My second question is: are limit point compactness and sequentially compactness equivalent in general spaces? How about in a metric space? Does the proof of this go simple when in metric space case? I see some books did not even have a phrase of the Limit point compactness, why?
My third question is, what does the Bolzano-Weierstrass Theorem truly say? Here I list some candidates:
- Every bounded infinite set in $\mathbb{R}^n$ has a limit (accumulation) point in $\mathbb{R}^n$. (Apostol)
- Every bounded sequence in $\mathbb{R}^n$ has a convergent subsequence. (Many analysis books write so.)
- The closed and bounded subset of $\mathbb{R}^n$ is a limit point compact space. (Suggested by me.)
- The closed and bounded subset of $\mathbb{R}^n$ is a sequentially compact space. (Suggested by me.)
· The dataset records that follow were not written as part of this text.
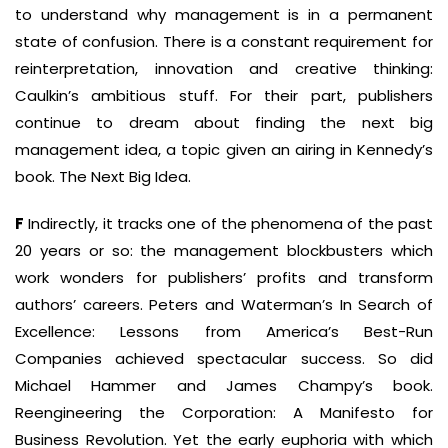
to understand why management is in a permanent
state of confusion. There is a constant requirement for
reinterpretation, innovation and creative thinking:
Caulkin’s ambitious stuff. For their part, publishers
continue to dream about finding the next big
management idea, a topic given an airing in Kennedy’s
book. The Next Big Idea.
F
Indirectly, it tracks one of the phenomena of the past
20 years or so: the management blockbusters which
work wonders for publishers’ profits and transform
authors’ careers. Peters and Waterman’s In Search of
Excellence: Lessons from America’s Best-Run
Companies achieved spectacular success. So did
Michael Hammer and James Champy’s book.
Reengineering the Corporation: A Manifesto for
Business Revolution. Yet the early euphoria with which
Yet, in the history that real analysis just developed, the original Bolzano-Weierstrass Theorem may be stated like the first two type.
However, now that the Topology has studied a lot, in pedagogically aspect, which of the description of the theorem is better to think and to use nowadays?
Best Answer
Def'n 1. is the general def'n of compactness in topology, whether or not the topology can be generated by a metric.
In a metric space, a set $X$ is compact iff every sequence in $X$ has a limit point that BELONGS to $X$ iff every infinite subset of $X$ has a limit point that belongs to $X.$
The n-dimensional generalization of the (1-dimensional) Bolzano-Weierstrass theorem is that a subset of $R^n$ is compact iff it is closed and bounded. (But this does not hold for all metric spaces.)
It is useful to know various equivalents to compactness, and to know that there are equivalents specific to metric spaces, just as it is useful to know various equivalents of "continuous function", some of which are specific to metric spaces.
Another term is "pre-compact" which I have seen only in the context of Hausdorff spaces : $X$ is pre-compact iff $\overline X$ is compact.